When ancient winemaker were ready to age their vino , they institute out the amphora — multipurpose , narrow - necked Lucius Clay container with handles . ThePhoenicians , one of the great trading power 3000 years ago , stored wine as well ashoney , Milk River , and olive oilin them , and amphora check wine residue werefoundinKing Tutankhamen ’s grave . dealer in the Roman Empire used them totransport goodsaround the Mediterranean , and thanks to the clay containers ' popularity and tolerant circulation , plenty of them can be uncovered around the globe today .

Now , some advanced winemakers have begun experimenting with these ancient store methods . They say that senescence in amphora can even elevate the terroir — the characteristics imparted to vino by the environs in which the grapes are grown . In the evolving Earth of wine , the use of amphorae is a callback to the past tense , anchoring New wine drinkers tohistory .

Versatile Vessels

Recently , Gallic and Italian researchers discovered new hint to how ancient Romans made and storedwinein amphora , and how the vessels may have altered the drink ’s flavour . The scientist examined the coatings of three amphorae dating from the second and first 100 BCE , which had beenrecovered from the seabedabout 50 miles southeast of Rome . Chemical analysis found that both red and bloodless wines were lay in in them and that they had been waterproof withpine tar . Ancient wine maker used such rosin to seal their vessel as well as to control bacterium — and the means likely would have tot an redolent and herbal note to their wines .

The downside of these omnipresent containers were that they were fleshy and breakable . finally , the Romans lead off using other storage methods , such as barrels , a technology they nibble up from their settlement in Gaul ( present - day France ) . The Gallic method acting of store wine in barrels did n’t just make the vino easier to take back to Rome — it also gave the wine itself a different taste . The woodadds sapidity compoundsto wine , imparting notes that present as Eugenia caryophyllatum , vanilla , or chocolate aromas . So , while oak allow wine-colored to age slowly and steadily and evolve complex feeling , it also leaves its own mark .

Tinkering with Terroir

Some winemakers today are develop wine-coloured without those redundant notes , while still using the ancient amphorae as their containers of choice . Vineyard manager and winemaker Gelert Hart , of AmByth Estate in Paso Robles , California , says amphora are the gross vessels to use if wine maker want to allow the wine to take a breath without manipulating savour .

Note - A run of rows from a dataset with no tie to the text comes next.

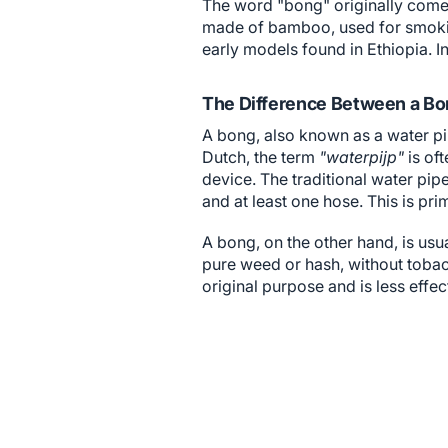
The word "bong" originally comes
made of bamboo, used for smoking
early models found in Ethiopia. 
The Difference Between a Bo
A bong, also known as a water pip
Dutch, the term
"waterpijp"
is oft
device. The traditional water pipe
and at least one hose. This is pr
A bong, on the other hand, is usu
pure weed or hash, without tobac
original purpose and is less effec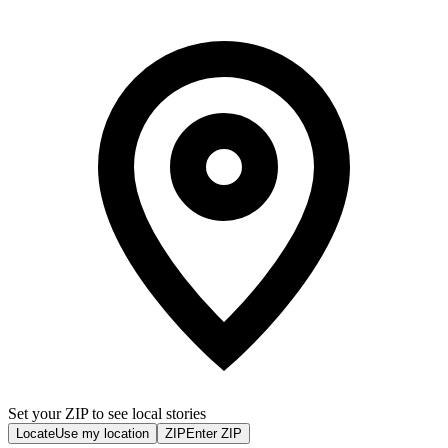
Set your ZIP to see local stories
Locate
Use my location
ZIP
Enter ZIP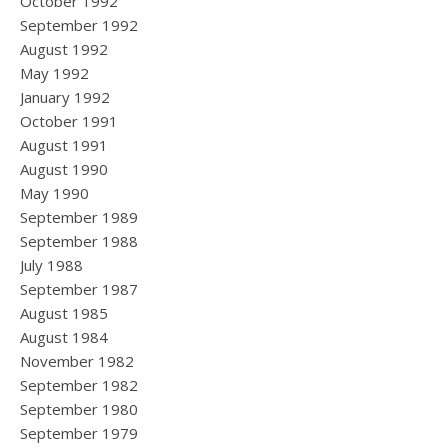
October 1992
September 1992
August 1992
May 1992
January 1992
October 1991
August 1991
August 1990
May 1990
September 1989
September 1988
July 1988
September 1987
August 1985
August 1984
November 1982
September 1982
September 1980
September 1979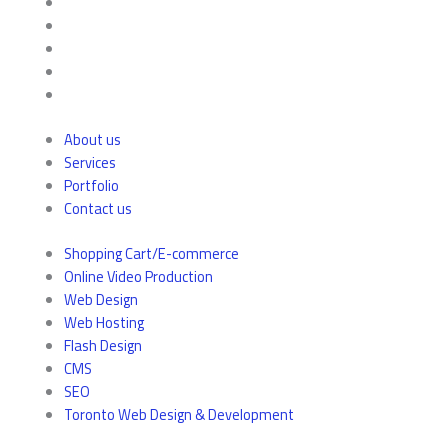
About us
Services
Portfolio
Contact us
Shopping Cart/E-commerce
Online Video Production
Web Design
Web Hosting
Flash Design
CMS
SEO
Toronto Web Design & Development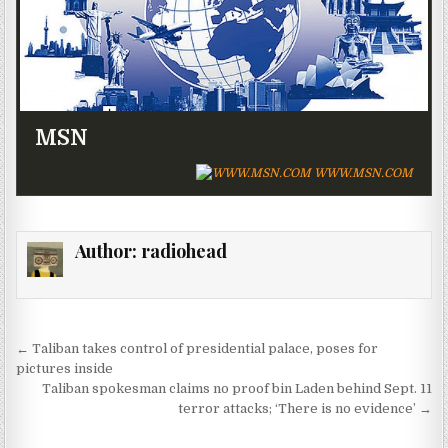
MSN
WWW.MSN.COM
Author:
radiohead
Post navigation
← Taliban takes control of presidential palace, poses for
pictures inside
Taliban spokesman claims no proof bin Laden behind Sept. 11
terror attacks; ‘There is no evidence’ →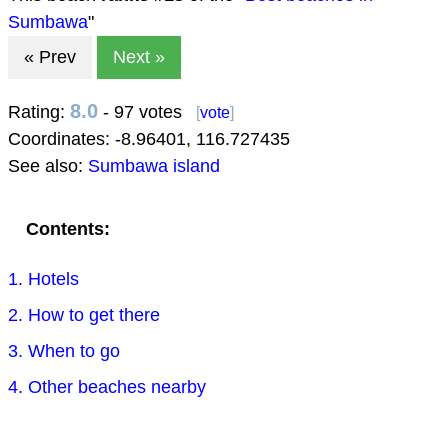
Sumbawa
"
« Prev
Next »
8.0
Rating:
- 97 votes
[
vote
]
Coordinates:
-8.96401
,
116.727435
See also:
Sumbawa island
Contents:
1. Hotels
2. How to get there
3. When to go
4. Other beaches nearby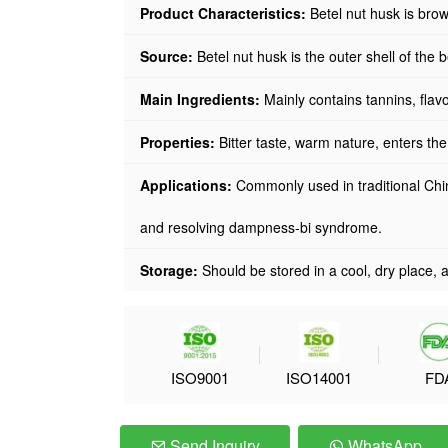
Product Characteristics:
Betel nut husk is brow
Source
:
Betel nut husk is the outer shell of the 
Main Ingredients:
Mainly contains tannins, flavon
Properties:
Bitter taste, warm nature, enters th
Applications:
Commonly used in traditional Chi
and resolving dampness-bi syndrome.
Storage:
Should be stored in a cool, dry place, a
ISO9001
ISO14001
FD
Send Inquiry
WhatsApp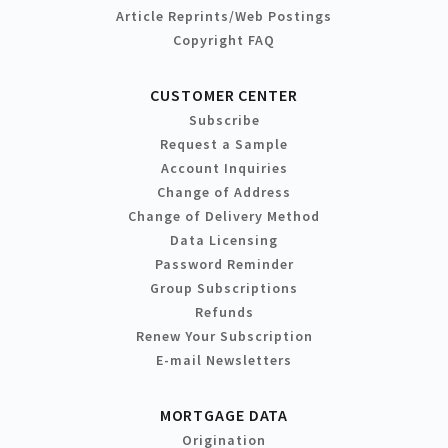
Article Reprints/Web Postings
Copyright FAQ
CUSTOMER CENTER
Subscribe
Request a Sample
Account Inquiries
Change of Address
Change of Delivery Method
Data Licensing
Password Reminder
Group Subscriptions
Refunds
Renew Your Subscription
E-mail Newsletters
MORTGAGE DATA
Origination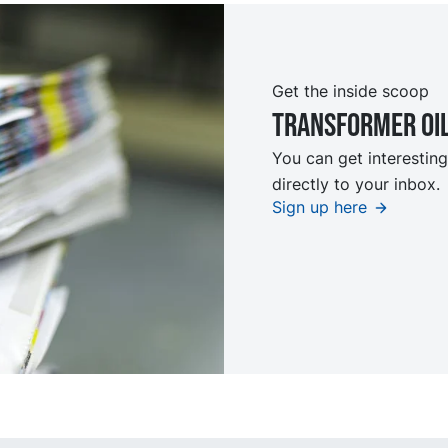
Get the inside scoop
TRansformer oi
You can get interesting
directly to your inbox.
Sign up here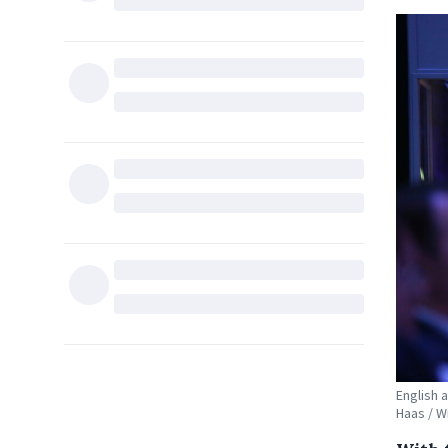
English 
Haas / 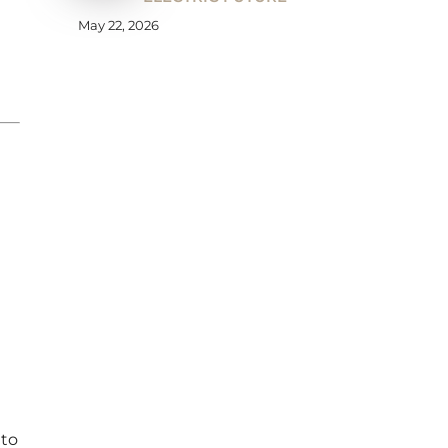
May 22, 2026
 to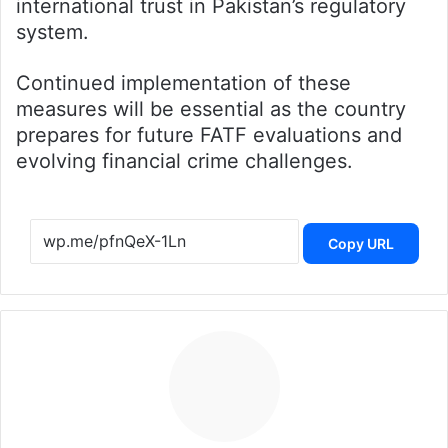
international trust in Pakistan’s regulatory
system.
Continued implementation of these
measures will be essential as the country
prepares for future FATF evaluations and
evolving financial crime challenges.
Copy URL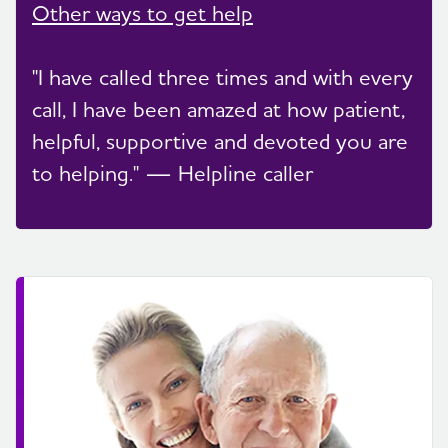
Other ways to get help
"I have called three times and with every
call, I have been amazed at how patient,
helpful, supportive and devoted you are
to helping." — Helpline caller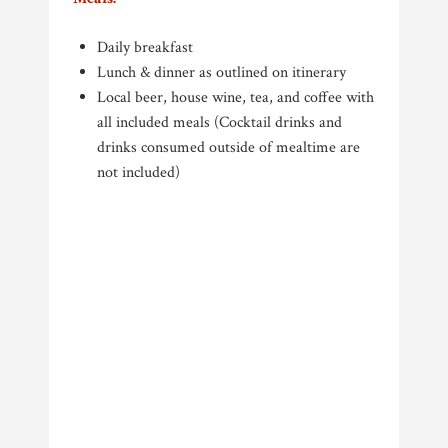
Daily breakfast
Lunch & dinner as outlined on itinerary
Local beer, house wine, tea, and coffee with
all included meals (Cocktail drinks and
drinks consumed outside of mealtime are
not included)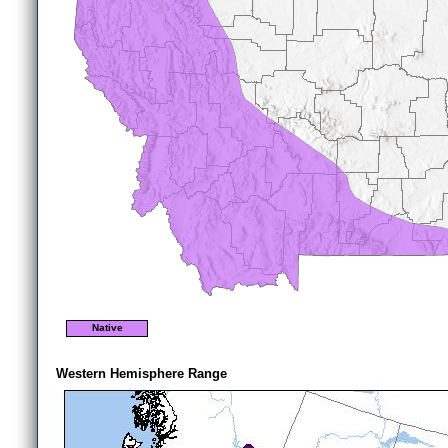
Native
Western Hemisphere Range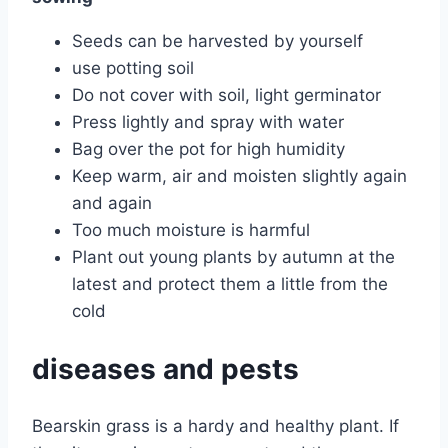
Seeds can be harvested by yourself
use potting soil
Do not cover with soil, light germinator
Press lightly and spray with water
Bag over the pot for high humidity
Keep warm, air and moisten slightly again
and again
Too much moisture is harmful
Plant out young plants by autumn at the
latest and protect them a little from the
cold
diseases and pests
Bearskin grass is a hardy and healthy plant. If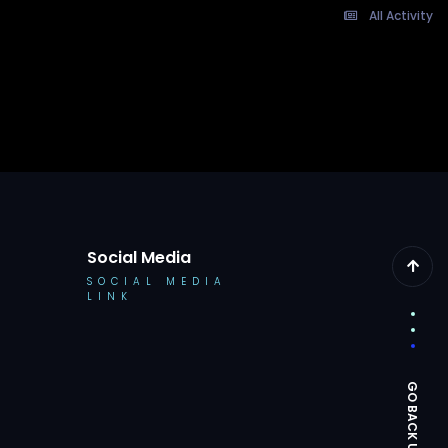
All Activity
Social Media
SOCIAL MEDIA
LINK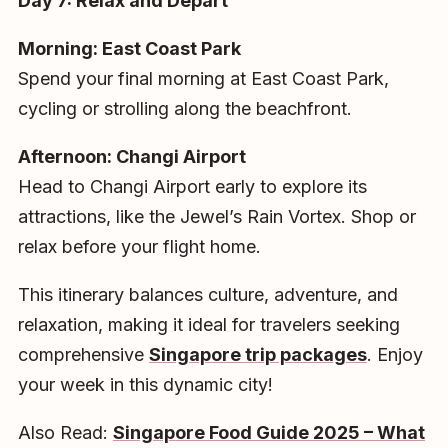
Day 7: Relax and Depart
Morning: East Coast Park
Spend your final morning at East Coast Park,
cycling or strolling along the beachfront.
Afternoon: Changi Airport
Head to Changi Airport early to explore its
attractions, like the Jewel’s Rain Vortex. Shop or
relax before your flight home.
This itinerary balances culture, adventure, and
relaxation, making it ideal for travelers seeking
comprehensive
Singapore trip packages
. Enjoy
your week in this dynamic city!
Also Read:
Singapore Food Guide 2025 – What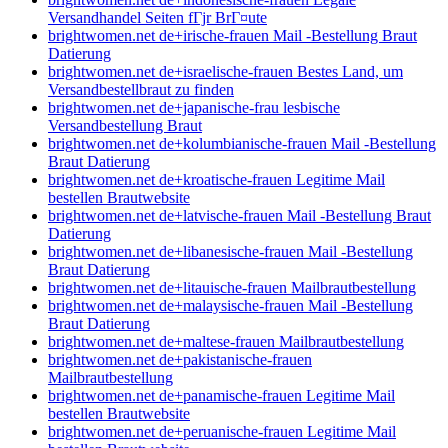
Versandhandel Seiten fГјr BrГ¤ute
brightwomen.net de+irische-frauen Mail -Bestellung Braut
Datierung
brightwomen.net de+israelische-frauen Bestes Land, um
Versandbestellbraut zu finden
brightwomen.net de+japanische-frau lesbische
Versandbestellung Braut
brightwomen.net de+kolumbianische-frauen Mail -Bestellung
Braut Datierung
brightwomen.net de+kroatische-frauen Legitime Mail
bestellen Brautwebsite
brightwomen.net de+latvische-frauen Mail -Bestellung Braut
Datierung
brightwomen.net de+libanesische-frauen Mail -Bestellung
Braut Datierung
brightwomen.net de+litauische-frauen Mailbrautbestellung
brightwomen.net de+malaysische-frauen Mail -Bestellung
Braut Datierung
brightwomen.net de+maltese-frauen Mailbrautbestellung
brightwomen.net de+pakistanische-frauen
Mailbrautbestellung
brightwomen.net de+panamische-frauen Legitime Mail
bestellen Brautwebsite
brightwomen.net de+peruanische-frauen Legitime Mail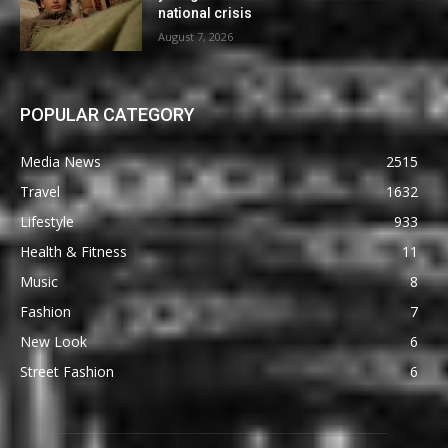
national crisis
August 7, 2026
POPULAR CATEGORY
Media News
2515
Travel
1632
Lifestyle
933
Health & Fitness
11
Music
8
Fashion
7
New Look
6
Street Fashion
6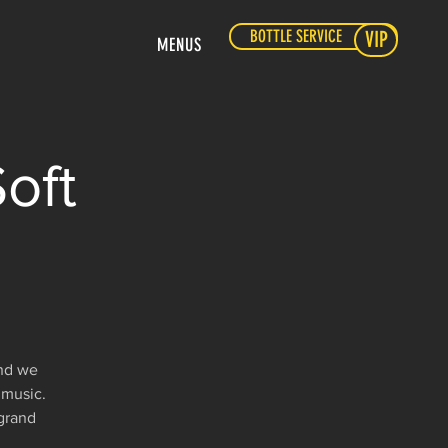
BOTTLE SERVICE
VIP
MENUS
oft
and we
 music.
 grand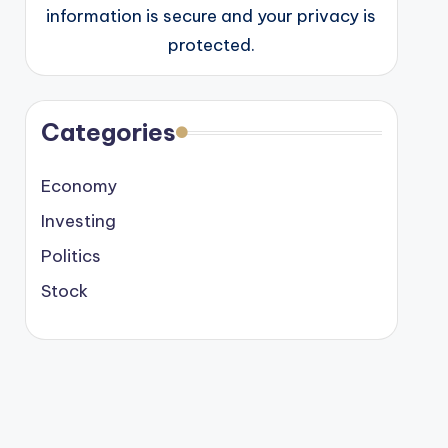
information is secure and your privacy is
protected.
Categories
Economy
Investing
Politics
Stock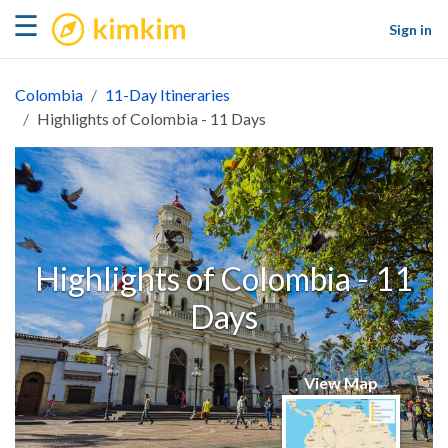
kimkim
☰
Sign in
Colombia
11-Day Itineraries
Highlights of Colombia - 11 Days
Highlights of Colombia - 11
Days
View Map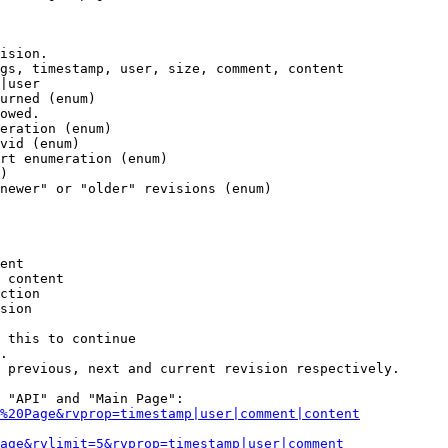
ision.

gs, timestamp, user, size, comment, content

|user

urned (enum)

owed.

eration (enum)

vid (enum)

rt enumeration (enum)

)

newer" or "older" revisions (enum)

ent

 content

ction

sion

 this to continue

.

 previous, next and current revision respectively.

 "API" and "Main Page":

%20Page&rvprop=timestamp|user|comment|content
Page&rvlimit=5&rvprop=timestamp|user|comment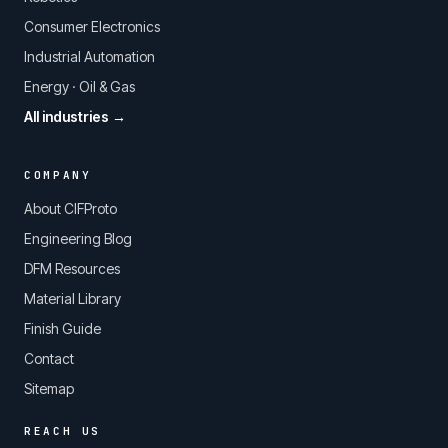
Consumer Electronics
Industrial Automation
Energy · Oil & Gas
All industries →
COMPANY
About CIFProto
Engineering Blog
DFM Resources
Material Library
Finish Guide
Contact
Sitemap
REACH US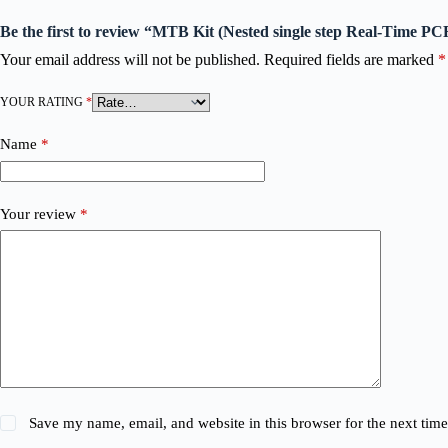
Be the first to review “MTB Kit (Nested single step Real-Time PC
Your email address will not be published.
Required fields are marked
*
YOUR RATING
*
Name
*
Your review
*
Save my name, email, and website in this browser for the next tim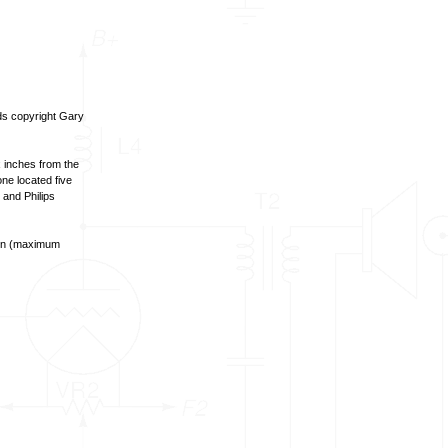
nds copyright Gary
 inches from the
ne located five
 and Philips
open (maximum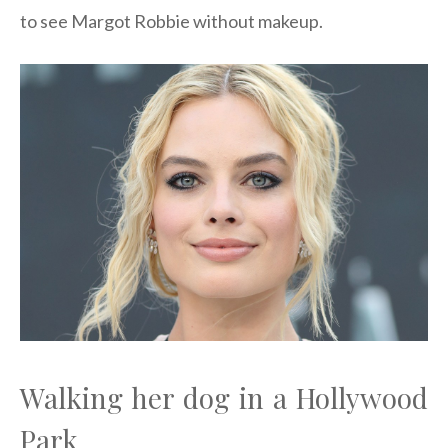
to see Margot Robbie without makeup.
Walking her dog in a Hollywood
Park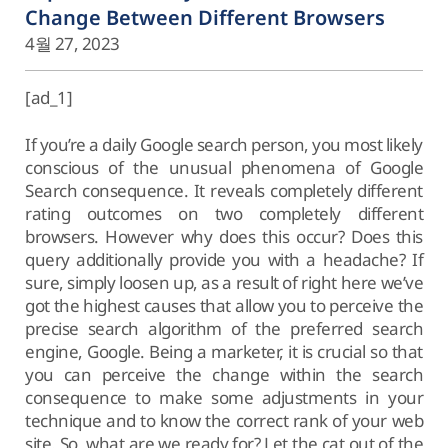
Change Between Different Browsers
4월 27, 2023
[ad_1]
If you’re a daily Google search person, you most likely
conscious of the unusual phenomena of Google
Search consequence. It reveals completely different
rating outcomes on two completely different
browsers. However why does this occur? Does this
query additionally provide you with a headache? If
sure, simply loosen up, as a result of right here we’ve
got the highest causes that allow you to perceive the
precise search algorithm of the preferred search
engine, Google. Being a marketer, it is crucial so that
you can perceive the change within the search
consequence to make some adjustments in your
technique and to know the correct rank of your web
site. So, what are we ready for? Let the cat out of the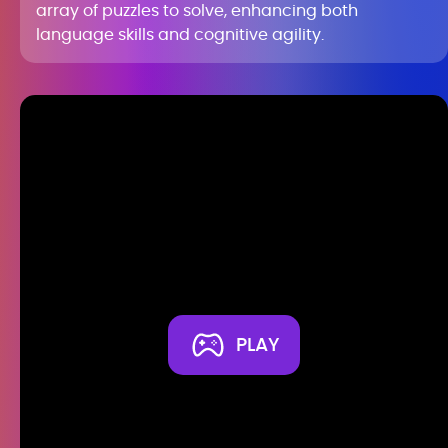
array of puzzles to solve, enhancing both
language skills and cognitive agility.
PLAY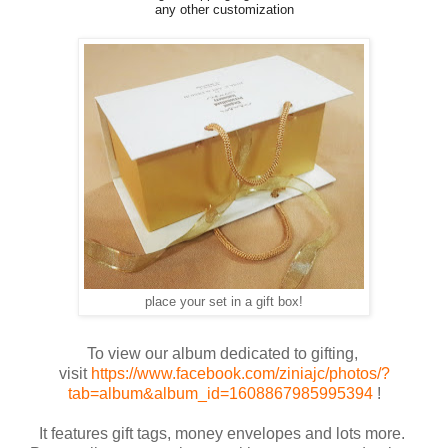
any other customization
place your set in a gift box!
To view our album dedicated to gifting,
visit
https://www.facebook.com/ziniajc/photos/?
tab=album&album_id=1608867985995394
!
It features gift tags, money envelopes and lots more.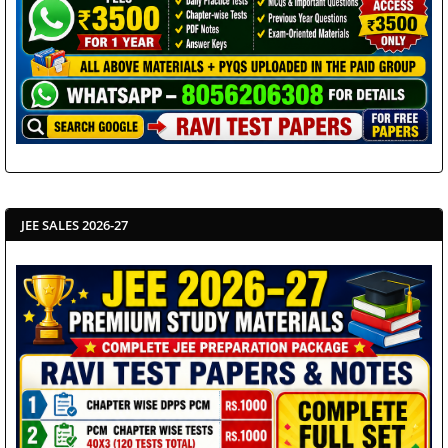
JEE SALES 2026-27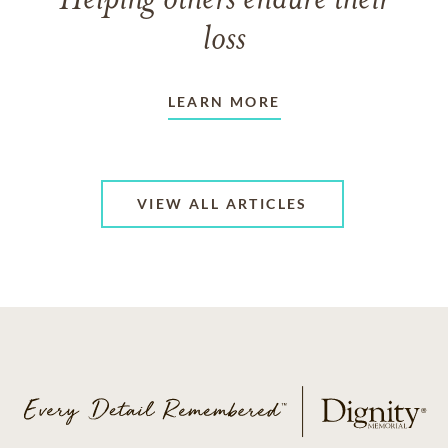
Helping others endure their
loss
LEARN MORE
VIEW ALL ARTICLES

“ For wine-coloured to correctly go through all the unconscious process , it needs to have fundamental interaction with atomic number 8 , ” Hart tell Mental Floss . The gravid stomate in the thick terracotta stiff of the amphorae often leave more oxygen transfer than wooden gun barrel do , so “ the wine condenses and vinifies over fourth dimension to state the little nuances of terroir that would be cover up and shroud with [ a ] vas like oak , or not expressed enough in concrete or steel , ” he says .

The amphora ’s mud structure thus exposes vino to oxygen to bring out flavors , but without imparting powerful tannin from the wood . Plus , as the remains interact withenzymes in the wine , the wine ’s pH is raised , upgrade its bright sourness .

Today’s vintners are creating new wine notes with ancient techniques.

amphora have proven pop with biodynamic raiser like Hart , as well as some organic winegrowers , because it reach their carefully cultivate grapes a chance to shine .

A Taste of History?

Would the wines of the ancients have been anything like today ’s amphora - of age wines ? It seems unlikely , since today ’s amphora are missing a cardinal ingredient : They are n’t seal with pine resin during the fermentation process . get out amphorae unseal set aside that lilliputian amount of O in to the aging wine , bring out its optimum flavour and character . “ I have heard of amphora lined with beeswax , but that completely vote down the purpose of [ age it this way ] , ” Hart say . Without the resin , you wo n’t get those piney tones .

Curious oenophile looking for a jot of the ancient flavor profile could seek out retsina . This Greek wine-coloured was originally lay in in amphorae seal with pine resin , which gave it a racy preeminence ; today ’s retsina is still flavored with the resin ofAleppo true pine tree diagram . The blending could provide a good idea of how wines mature in the ancient way may have savour .

But in some cases , older winemaking routines might be best result in the past . In the nineties , a historian recreated vino as it was made long ago , using a formula from a 1st - century BCE text by Cato . Itcalled for seawaterto be placed in earthenware jug prior to the fruit being lend . This salinityhelped to bear on vino , but made it undrinkably salty .

Pile of ancient amphorae on the seabed off Turkey

Even if today ’s amphora - senior wine do n’t try quite like the wines ofantiquity , experimental winemakers are blending history and modern knowledge to carry on the tradition .

Wine country around Paso Robles, California.